満席近くになり始めた頃に彼らがやってきた。
【鷹の爪】だ。
王都で唯一のランクAパーティー。
紅蓮の剣士:ドレクスラー。
才賢の魔道士:ライバー。
鉄壁の聖騎士:ディーバ。
至高の聖女:リナフレア。
疾風の盗賊:エチュレーラ。
彼らが会議室に入った途端に空気ががらりと変わったのがわかった。誰もが注目している冒険者パーティー。ルクセン王国始まって以来の一大事に、彼らの顔も引き締まって見えるのは間違いないのだろう。
その後、本部のギルドマスターと職員が続いた。
最前列に【鷹の爪】が座ったのを確認したギルドマスターは今回のクエストの説明に入る。僕たちの持ち場についてだ。ほとんど説明を受ける暇もなく、ここへ駆けつけた者もいるため、ことさら丁寧に今回の事案がギルドマスターの口から淀みなく紡がれていく。
「俺達いるのか?」
そうなんだよ。王都騎士と兵士が掃討戦に出る上に、公爵軍も控えている。冒険者たちははたして必要なのか? 誰かのつぶやきに対して鋭く捕えたギルドマスターは淡々と事態を説明していったんだ。それでも冒険者はいるのだと。
「今わかっている範囲で、ゴブリンどもの数はおよそ1万」
どよめきが会議室を揺らす。
「しかも統率された群れだ。

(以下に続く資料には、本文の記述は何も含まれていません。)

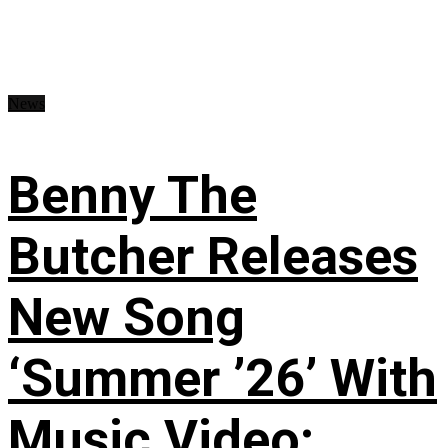
News
Benny The
Butcher Releases
New Song
‘Summer ’26’ With
Music Video:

この意味がわかるな?」
確実に支配者、統率者、指揮系統があって、王都を襲いに来るってことだ。
「数が数だ。連中がどこから穴を開けて出てくるかわからん。一箇所からかもしれんし、複数箇所から一気に攻め寄せてくるかもしれん。警戒を怠るわけにはいかんのだ。一つでも瓦解すれば甚大な被害が出るだろう。油断は決してするな!」
ひとしきり作戦が知らされた後、ドレクスラーは一人席を立った。
「なんだ?」
視線を受けたギルドマスターは彼に問いかける。
「提案がある」
ギルドマスターは無言で先を促した。
「俺達のサポートにパーティー【虹色の翅】を寄越せ」
ずいぶんな物言いだ。だけどそう思ったのは僕たち【虹色の翅】だけなんだろうなぁ。なんせ先程から放たれている威圧感が半端ないもの。提案という名のゴリ押しの要望。ドレクスラーはきっと僕の異常さを取り入れたいのだろう。
「なに、悪いようにはせん。サポートだ」
ここで言うサポートとは雑用のことだ。これは活躍の場を奪われるという事にほかならない。手柄がすべて【鷹の爪】に持っていかれることを意味する。彼らのポーターをパーティーでやれってことだ。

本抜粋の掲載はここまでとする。